Dr. James Atkinson was a notable surgeon, Orientalist, soldier and artist. Atkinson studied medicine in Edinburgh and London, and was appointed assistant surgeon in the Bengal establishment in 1805.
In 1810 he was appointed to the post of Assistant Assay Master at the mint in Calcutta, and in 1817 also entrusted with the superintendence of the Government Gazette, the official British journal in India. Famed in his day for his immense knowledge of Persian literature, he was as an accomplished Persian scholar, translator of classic literature and served as Deputy Professor of Persian Art at Fort William College.
In 1838 Atkinson was appointed Superintending Surgeon of the Army of the Indus Bengal division and preceded with the Army under Sir John Kean to re-establish the pro-British Shah Shujah Al Mulk in Afghanistan amid concerns the Russian Empire was seeking to establish alliances in the region. Atkinson took part in the storming of Ghuznee in 1839 for which he was awarded the Order of the Dooranee Empire but in 1840 was recalled to India to take up the post of Superintending Surgeon of the Cawnpore Division thus escaping the subsequent rebellion that saw an estimated 16,000 British soldiers and their dependants slaughtered in a week by the Afghans.
In 1842 Atkinson published his journals of the march of the Army of the Indus from Sindh to Kabul via Quetta and Kandahar in 1839 and 1840 in The Expedition into Afghanistan, and in the same year issued Sketches in Afghanistan, a folio of 25 tinted lithographed plates.

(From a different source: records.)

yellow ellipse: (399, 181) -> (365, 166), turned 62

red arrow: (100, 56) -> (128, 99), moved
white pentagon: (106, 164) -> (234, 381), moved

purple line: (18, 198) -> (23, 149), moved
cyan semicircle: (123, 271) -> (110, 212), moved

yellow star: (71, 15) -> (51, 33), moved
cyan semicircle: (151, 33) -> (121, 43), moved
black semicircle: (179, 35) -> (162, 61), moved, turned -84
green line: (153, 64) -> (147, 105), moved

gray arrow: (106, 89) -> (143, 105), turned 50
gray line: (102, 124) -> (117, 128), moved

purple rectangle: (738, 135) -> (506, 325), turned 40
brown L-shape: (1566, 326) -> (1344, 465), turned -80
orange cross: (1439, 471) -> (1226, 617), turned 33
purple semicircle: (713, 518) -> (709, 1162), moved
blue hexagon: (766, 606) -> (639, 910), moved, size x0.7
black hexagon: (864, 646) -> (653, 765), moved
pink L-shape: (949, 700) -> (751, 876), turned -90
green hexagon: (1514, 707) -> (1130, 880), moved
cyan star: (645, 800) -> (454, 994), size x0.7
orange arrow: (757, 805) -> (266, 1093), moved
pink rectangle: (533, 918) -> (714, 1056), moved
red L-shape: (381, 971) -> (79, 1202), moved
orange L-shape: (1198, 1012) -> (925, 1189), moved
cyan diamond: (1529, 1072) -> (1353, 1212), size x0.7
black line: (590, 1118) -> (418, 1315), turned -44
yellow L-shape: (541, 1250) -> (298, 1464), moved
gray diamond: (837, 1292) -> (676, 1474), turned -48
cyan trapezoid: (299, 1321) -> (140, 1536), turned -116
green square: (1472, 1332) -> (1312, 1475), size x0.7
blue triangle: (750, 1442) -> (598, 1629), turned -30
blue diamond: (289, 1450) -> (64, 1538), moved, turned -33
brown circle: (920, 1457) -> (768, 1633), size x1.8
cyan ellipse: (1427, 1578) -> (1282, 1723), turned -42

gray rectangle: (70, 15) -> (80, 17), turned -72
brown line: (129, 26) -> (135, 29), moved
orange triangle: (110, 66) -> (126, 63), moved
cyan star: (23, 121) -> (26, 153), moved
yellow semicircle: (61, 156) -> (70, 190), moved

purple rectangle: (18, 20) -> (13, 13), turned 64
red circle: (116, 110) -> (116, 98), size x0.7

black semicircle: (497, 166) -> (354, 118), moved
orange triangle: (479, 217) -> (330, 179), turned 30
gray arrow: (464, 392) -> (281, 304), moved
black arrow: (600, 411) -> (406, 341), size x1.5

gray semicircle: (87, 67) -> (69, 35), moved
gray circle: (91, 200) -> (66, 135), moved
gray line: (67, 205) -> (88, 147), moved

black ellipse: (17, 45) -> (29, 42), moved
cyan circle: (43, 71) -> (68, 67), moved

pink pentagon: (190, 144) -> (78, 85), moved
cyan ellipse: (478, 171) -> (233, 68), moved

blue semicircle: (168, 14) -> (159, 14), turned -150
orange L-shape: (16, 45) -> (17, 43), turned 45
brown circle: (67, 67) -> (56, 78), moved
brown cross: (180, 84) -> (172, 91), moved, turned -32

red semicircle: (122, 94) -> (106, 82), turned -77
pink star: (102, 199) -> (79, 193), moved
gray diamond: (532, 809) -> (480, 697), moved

A second volume had been planned but the drawings were lost at sea en route to his publisher.
Atkinson’s experiences in Afghanistan provide an extraordinary first-hand visual record of one of the most disastrous and bloody campaigns in British military history, the first Anglo-Afghan war of 1839-42, whilst illustrating his perceptions of a new culture and the vibrancy of his work as an artist.